***** Records shown *****

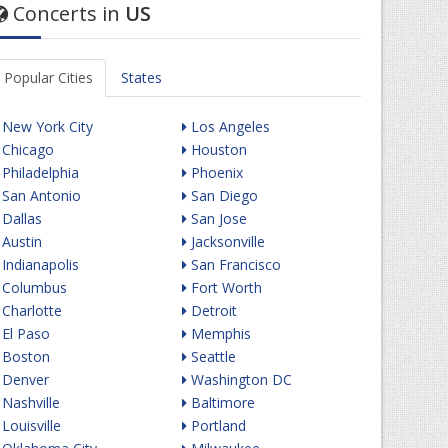
Concerts in
US
Popular Cities
States
New York City
Los Angeles
Chicago
Houston
Philadelphia
Phoenix
San Antonio
San Diego
Dallas
San Jose
Austin
Jacksonville
Indianapolis
San Francisco
Columbus
Fort Worth
Charlotte
Detroit
El Paso
Memphis
Boston
Seattle
Denver
Washington DC
Nashville
Baltimore
Louisville
Portland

*****

• _Exercise brief_: Each record above must be retyped exactly. Omit the pictures.

• _Output of the task_:
Concerts in
US
Popular Cities
States
New York City
Los Angeles
Chicago
Houston
Philadelphia
Phoenix
San Antonio
San Diego
Dallas
San Jose
Austin
Jacksonville
Indianapolis
San Francisco
Columbus
Fort Worth
Charlotte
Detroit
El Paso
Memphis
Boston
Seattle
Denver
Washington DC
Nashville
Baltimore
Louisville
Portland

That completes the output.